Awfully nice of you to take the time to do that.  :Mandosmiley:  I used to do this in E pretty regularly back when I was playing in a classic country duo. These days now and then my band does it in G. Probably singer's preference, and now mine, too. The reason why should be obvious, but apparently isn't to everybody  :Wink:  so I must point it out - being able to play that bottom note as low as possible, for maximum twang. Now, maybe it's just me, but the way you tabbed out the solo runs contrary to my druthers in two ways - ease of play and arrangement. I like the solo in a low register, and with mandolin being so high pitched to begin with, putting the solo way up on the E string doesn't work for me. Even for OM. And putting the whole solo on one string doesn't strike me as being easy to play smoothly. I play this on two strings - just easier that way - and as low as possible. But to each his own and YMMV. My 2¢ anyway.  :Whistling:

----------


## Ed Goist

Journeybear; you're absolutely right about the lower voiced lead riff sounding great, even in the OM register.
I have added it as a 'low voiced' option for the lead riff to the tab/chord chart.
I also like that it starts with the 2 notes from the slide/hammer-on of the opening riff.
I think I might play both riffs at our next jam, and see what folks think. 
One thing I like about the higher voiced riff is sliding from the B to the D note. That's kinda cool. Also, I think that Luther Perkins played this in the higher voice on the original recordings.
However, as you said, to each his own and YMMV...It's all good.

----------


## journeybear

Making you lose sleep over this? Sorry ...  :Redface: 

Going to the source - it's kind of a mix: The opening/closing riff is low, the solo riff is high.

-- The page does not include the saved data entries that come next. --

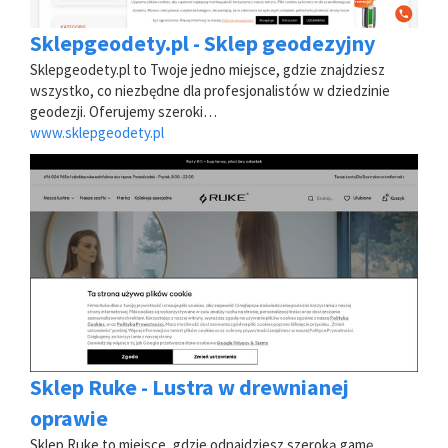
Sklepgeodety.pl - Sklep geodezyjny
Sklepgeodety.pl to Twoje jedno miejsce, gdzie znajdziesz
wszystko, co niezbędne dla profesjonalistów w dziedzinie
geodezji. Oferujemy szeroki…
www.sklepgeodety.pl
Sklep Ruke - Lustra w drewnianej
oprawie
Sklep Ruke to miejsce, gdzie odnajdziesz szeroką gamę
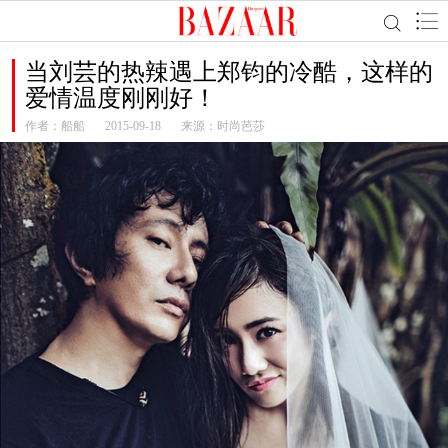
当刘芸的热辣遇上郑钧的冷酷，这样的
爱情温度刚刚好！
作者：
船船
2015-09-18
来源：时尚芭莎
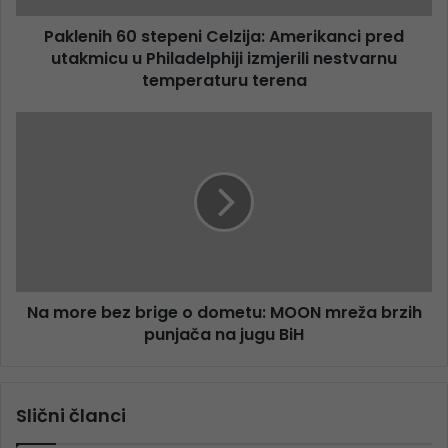
Paklenih 60 stepeni Celzija: Amerikanci pred
utakmicu u Philadelphiji izmjerili nestvarnu
temperaturu terena
Na more bez brige o dometu: MOON mreža brzih
punjača na jugu BiH
Slični članci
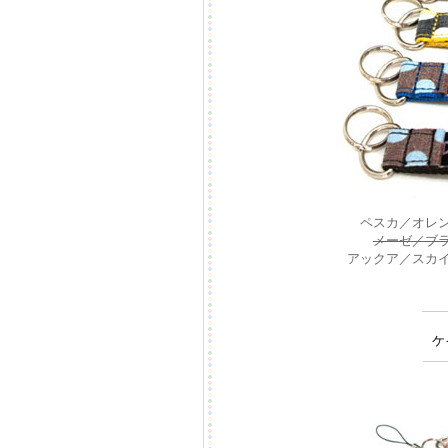
ペスカ／オレ
メーゼ／ブ
アックア／スカ
ケ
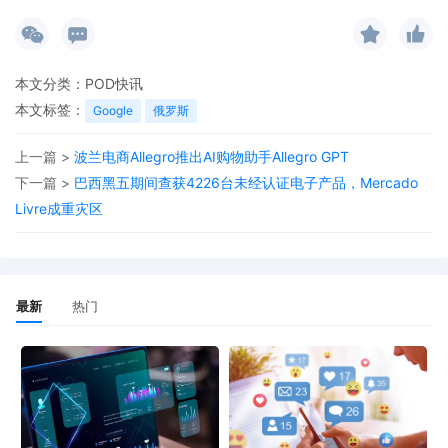
本文分类：
POD快讯
本文标签：
Google
俄罗斯
上一篇 >
波兰电商Allegro推出AI购物助手Allegro GPT
下一篇 >
巴西黑五期间查获4226台未经认证电子产品，Mercado
Livre成重灾区
最新
热门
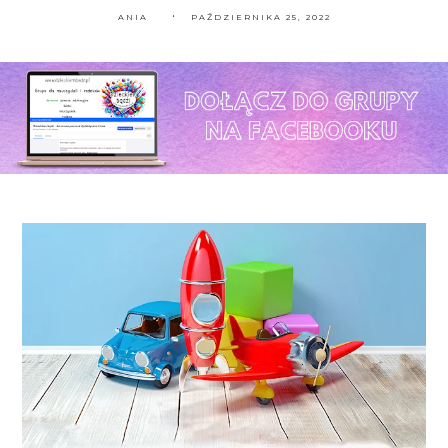
ANIA
PAŹDZIERNIKA 25, 2022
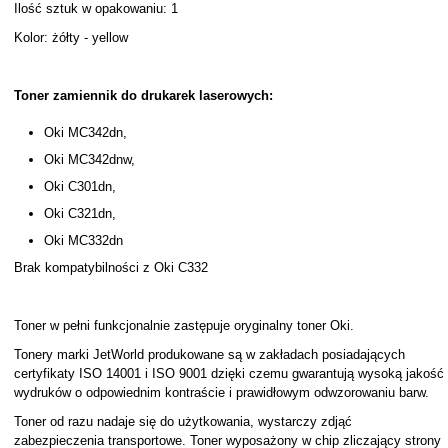
Ilość sztuk w opakowaniu: 1
Kolor: żółty - yellow
Toner zamiennik do drukarek laserowych:
Oki MC342dn,
Oki MC342dnw,
Oki C301dn,
Oki C321dn,
Oki MC332dn
Brak kompatybilności z Oki C332
Toner w pełni funkcjonalnie zastępuje oryginalny toner Oki.
Tonery marki JetWorld produkowane są w zakładach posiadających
certyfikaty ISO 14001 i ISO 9001 dzięki czemu gwarantują wysoką jakość
wydruków o odpowiednim kontraście i prawidłowym odwzorowaniu barw.
Toner od razu nadaje się do użytkowania, wystarczy zdjąć
zabezpieczenia transportowe. Toner wyposażony w chip zliczający strony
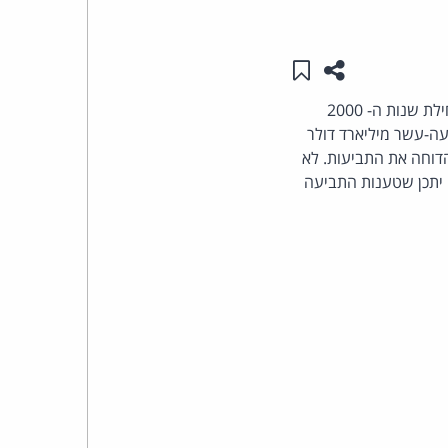
העומד
שתפו עמוד זה
שמור ב"תכנים שלי"
בראש
שתי תביעות תלויות ועומדות נגד משקיעי נאפסטר בטענה שהסכומים שהזרימו לשירות המפר בתחילת שנות ה- 2000
ה-עשר מיליארד דולר
קבוצת
הדוחה את התביעות. לא
האינטרנט,
 יתכן שטענות התביעה
הסייבר
וזכויות
היוצרים
של
פרל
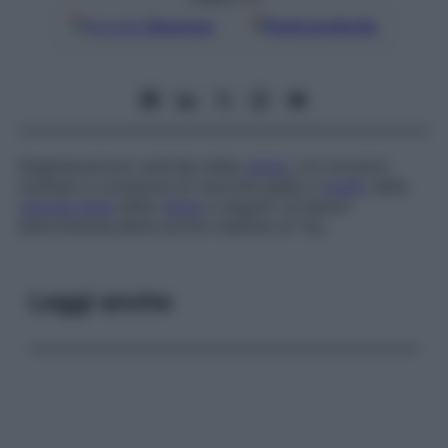
Google
Discover
Fonti preferite
Degenerazione centrale della
retina
, con erosioni
multiple e comparsa di macchie gialle a
livello
della
macula lutea
della
retina
a seguito di lesioni
ateromatose,
detta anche
malattia di Tay.
Leggi anche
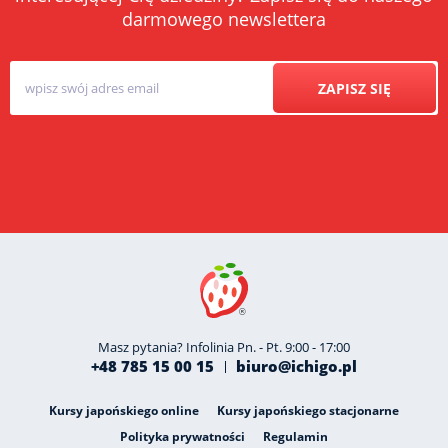
darmowego newslettera
ZAPISZ SIĘ
Masz pytania? Infolinia Pn. - Pt. 9:00 - 17:00
+48 785 15 00 15
biuro@ichigo.pl
Kursy japońskiego online
Kursy japońskiego stacjonarne
Polityka prywatności
Regulamin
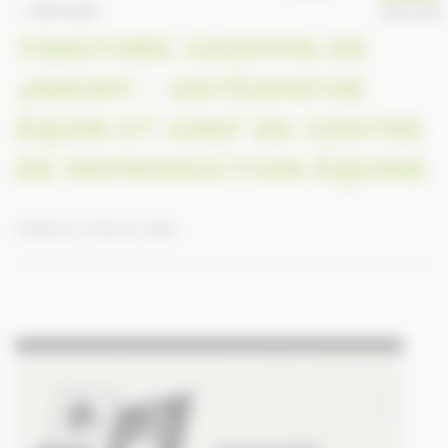
RETOUR
ANNUAIRE
TIMOTHÉE CHOPPIN DE
JANVRY - OSTÉOPATHE
ÉQUIN ET CHEF DE CENTRE
DE REPRODUCTION ÉQUINE
Publié le 3 février 2025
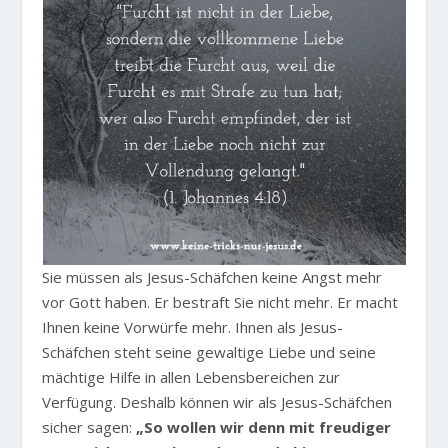
Sie müssen als Jesus-Schäfchen keine Angst mehr
vor Gott haben. Er bestraft Sie nicht mehr. Er macht
Ihnen keine Vorwürfe mehr. Ihnen als Jesus-
Schäfchen steht seine gewaltige Liebe und seine
mächtige Hilfe in allen Lebensbereichen zur
Verfügung. Deshalb können wir als Jesus-Schäfchen
sicher sagen:
„So wollen wir denn mit freudiger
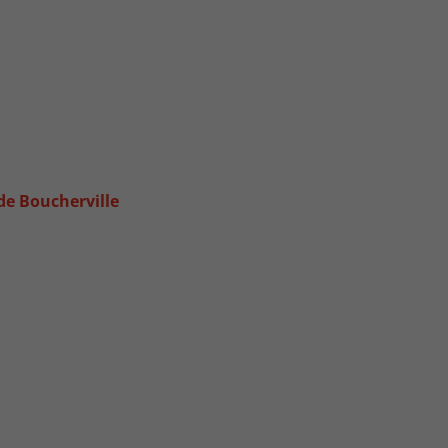
 de Boucherville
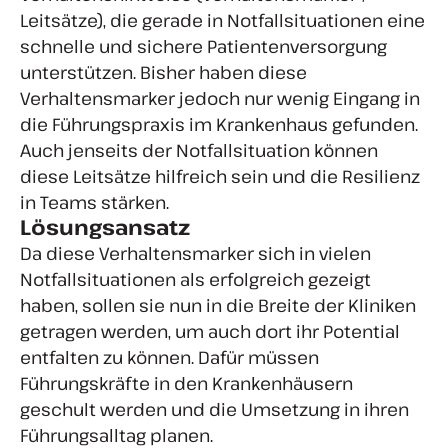
Leitsätze), die gerade in Notfallsituationen eine
schnelle und sichere Patientenversorgung
unterstützen. Bisher haben diese
Verhaltensmarker jedoch nur wenig Eingang in
die Führungspraxis im Krankenhaus gefunden.
Auch jenseits der Notfallsituation können
diese Leitsätze hilfreich sein und die Resilienz
in Teams stärken.
Lösungsansatz
Da diese Verhaltensmarker sich in vielen
Notfallsituationen als erfolgreich gezeigt
haben, sollen sie nun in die Breite der Kliniken
getragen werden, um auch dort ihr Potential
entfalten zu können. Dafür müssen
Führungskräfte in den Krankenhäusern
geschult werden und die Umsetzung in ihren
Führungsalltag planen.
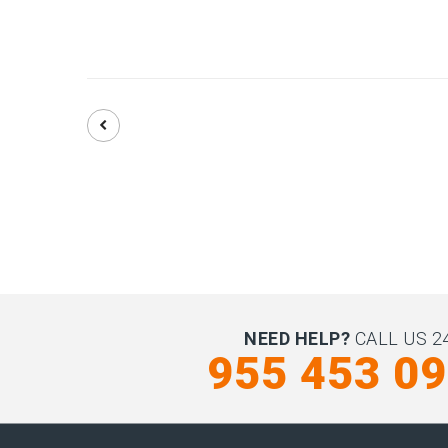
NEED HELP?
CALL US 24
955 453 0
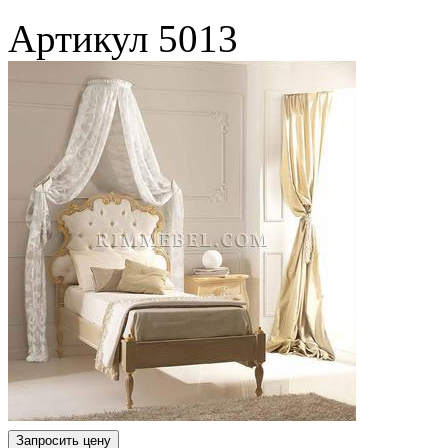
Артикул
5013
Запросить цену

But as always, open to interpretation. To my thinking, G on a mandolin has the same attraction as E on a guitar - you get to lean on that bottom note, really work it. So I figure, given the opportunity, use it.  :Wink:   Funny how that goes - in this sense, E is a low key on a guitar, but kind of high on a mandolin. Oh well!

----------


## Ed Goist

(_Actually stayed up to watch a repeat of ACL with Lyle Lovett. The last show recorded in Studio 6A...Great stuff...He has a fine mandolin player in his band._)

Edit:Just saw on the ACL credits that Lyle Lovett's mandolin player is Keith Sewell. He seems to be a very talented multi-instrumentalist and vocalist.

----------


## Ed Goist

> ...snip...To my thinking, G on a mandolin has the same attraction as E on a guitar - you get to lean on that bottom note, really work it. ...snip...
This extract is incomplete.